In 2002 - four years after inception - Google decided to perform an experiment. Restructure the company to be completely flat - No managers! Theoretically, this change would allow engineers to have complete freedom when developing applications, which in turn, would lead to greater innovation. While this idea may make sense to some, the experiment only lasted a few short months before being shut down.
The reason we don't see a completely-flat Google today is twofold. Firstly, managers (and other means of organizational structure) reduce the communication complexity that exists in all organizations - the more people or "nodes" you need to connect to, the more difficult communication becomes. With some hierarchy, you can delegate approving vacations or expense reports, handle interpersonal conflicts, and have more people to deal with day-to-day issues and questions. As the flatness of the organization approaches zero, the CEO is burdened with too much administrative-trivia and therefore is unable to focus on shaping a vision for the future.

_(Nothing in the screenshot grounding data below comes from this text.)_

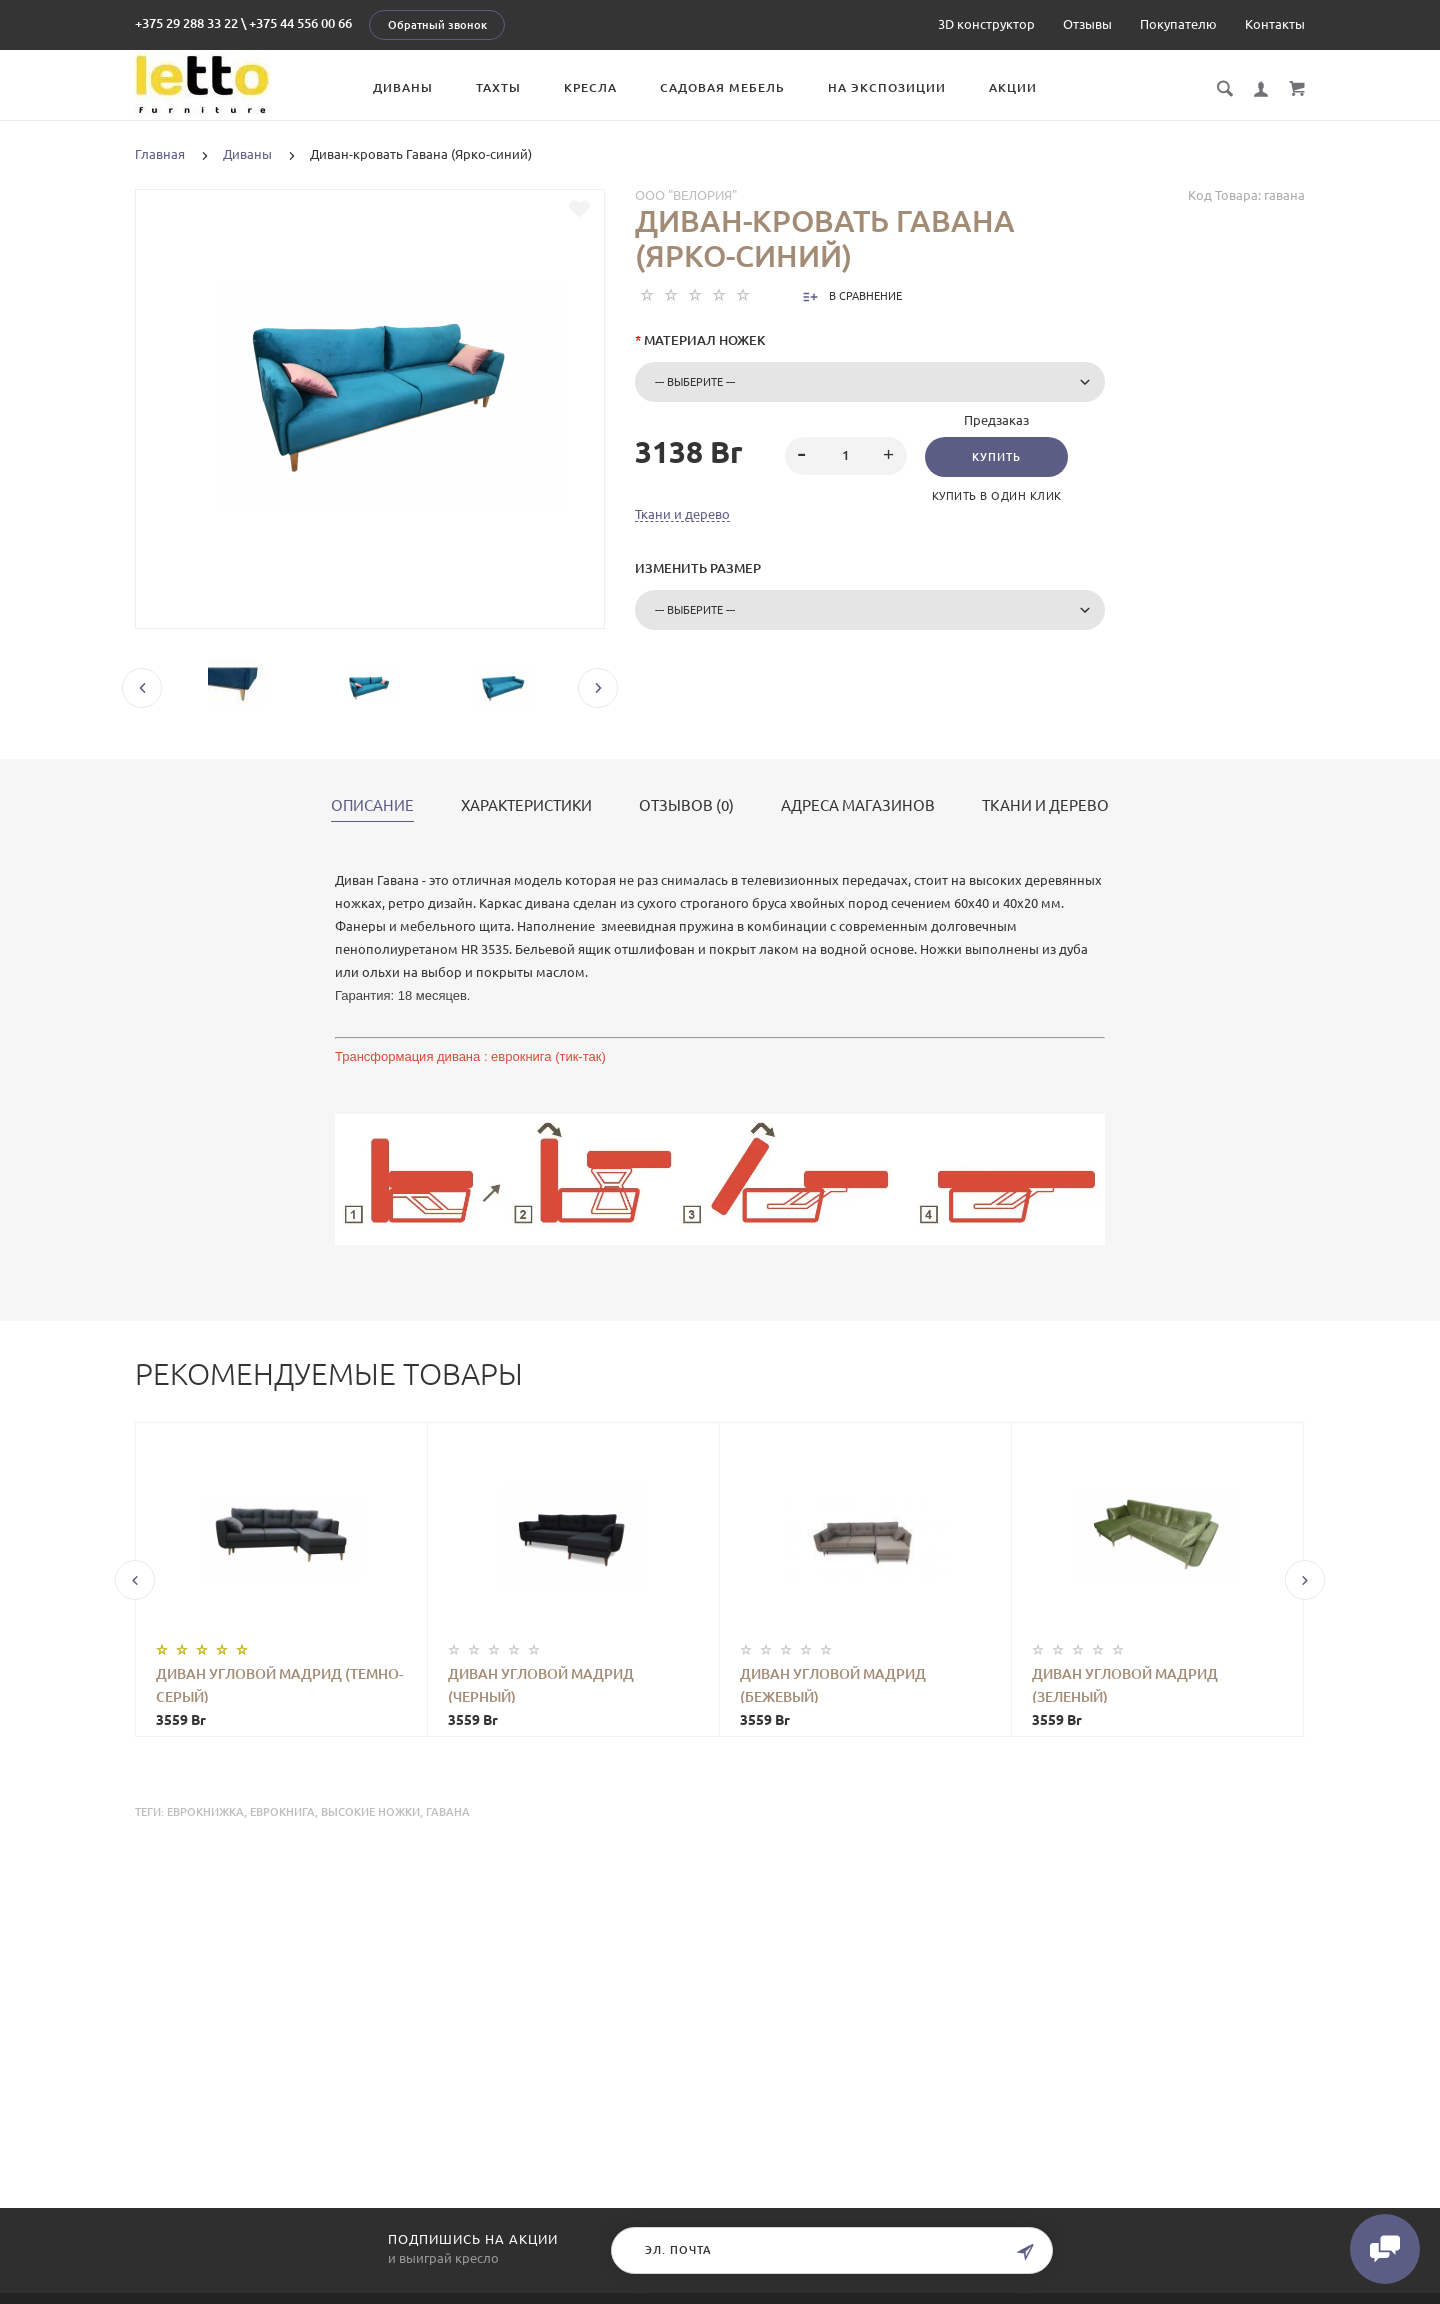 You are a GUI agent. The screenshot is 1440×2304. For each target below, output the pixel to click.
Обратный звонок (437, 25)
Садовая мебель (722, 87)
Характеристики (526, 806)
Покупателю (1178, 24)
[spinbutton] (846, 456)
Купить (996, 457)
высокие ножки (370, 1812)
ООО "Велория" (686, 195)
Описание (372, 806)
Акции (1013, 87)
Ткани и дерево (682, 514)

Secondly, and perhaps just as important, managers have the greatest influence on their direct reports in comparison to anyone else in the company. This means that your manager has the power to make your life either awesome or miserable. Great managers stretch their team and help them grow individually and as a group. Poor managers introduce stress and dysfunction into the professional lives of their direct reports which, more often than not, carries over into their personal lives.

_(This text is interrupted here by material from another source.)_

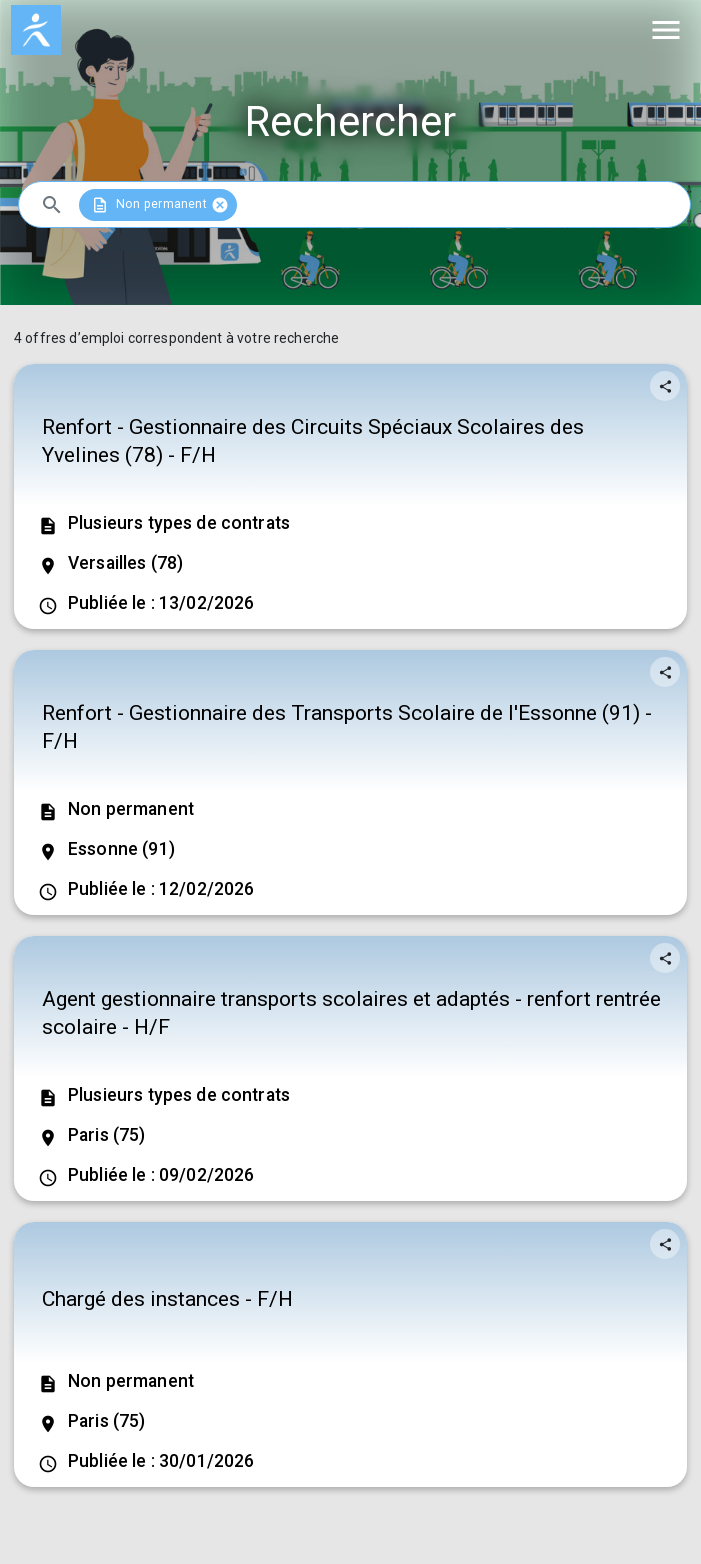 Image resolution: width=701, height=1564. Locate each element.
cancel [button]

Engineers hate being micromanaged on the technical side,” he
observes, “but they love being closely managed on the career side. - Eric Clayberg (Googler - HBR December 2013)
According to Google, a good manager:
- Is a good coach
- Empowers the team and does not micromanage
- Expresses interest and concern for team members' success and personal well-being
- Is productive and results-oriented
- Is a good communicator - listens and shares information
- Helps with career development
- Has a clear vision and strategy for the team
- Has key technical skills that help him or her advise the team
Now, if you are like me, your initial reaction to this list was "yeah, that makes sense". And, while the advice above seems obvious, it carries with it the exact same rigor and analysis Google puts into every one of their projects. This means, you now have a concrete set of criteria to judge yourself against and improve upon. No more guessing about what behaviors are important, the groundwork has already been done for you.

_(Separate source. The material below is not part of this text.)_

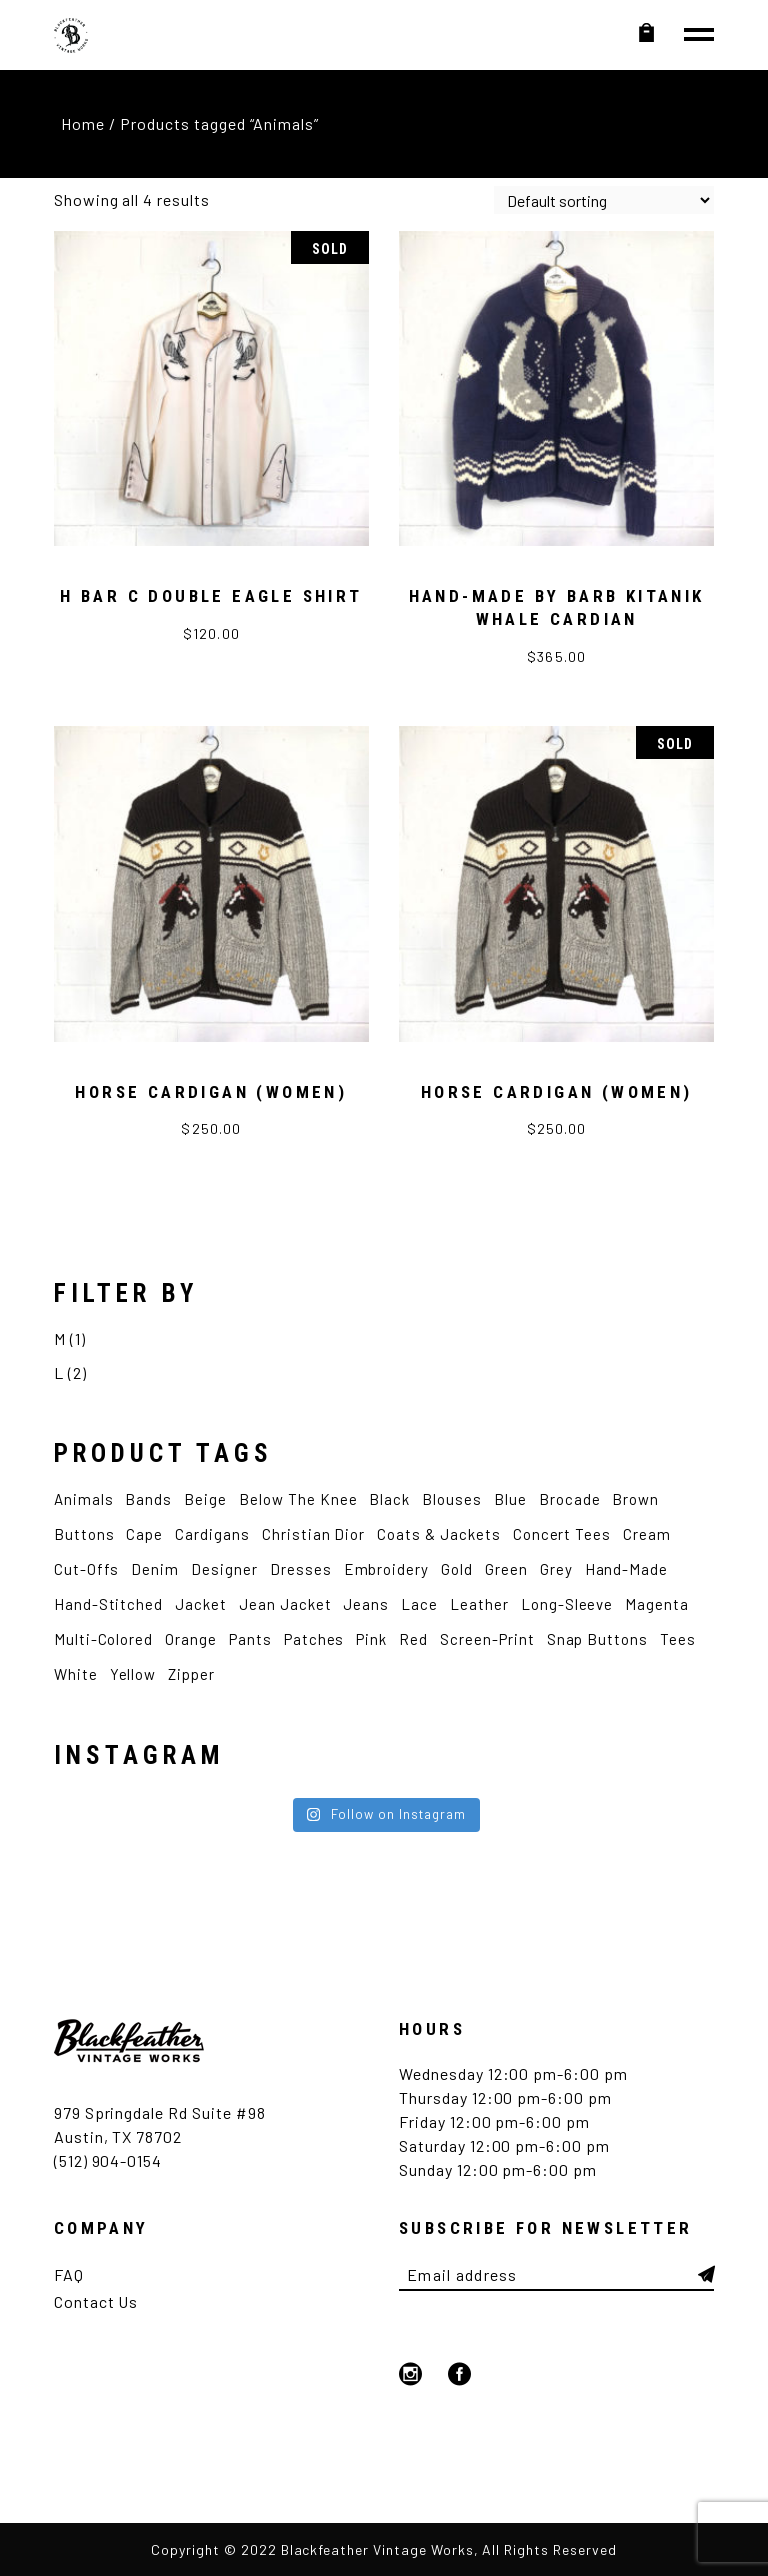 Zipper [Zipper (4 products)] (191, 1674)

One of the findings I found most interesting was that lowest scoring managers improved the most. This is both powerful and encouraging since making a few small adjustments to your management style can significantly improve your skills as a manager, as well as how much your team values you. You don't have to change who you are you only need to focus on what you do to be successful.
Managing people is a big deal. You play a significant role in the success and job satisfaction of your direct reports. They rely on you to act fairly and help them get better every year. Google's research into the topic of what makes a good manager gives us an actionable framework to assess and improve our skills to ensure our team is happy and we are getting their very best.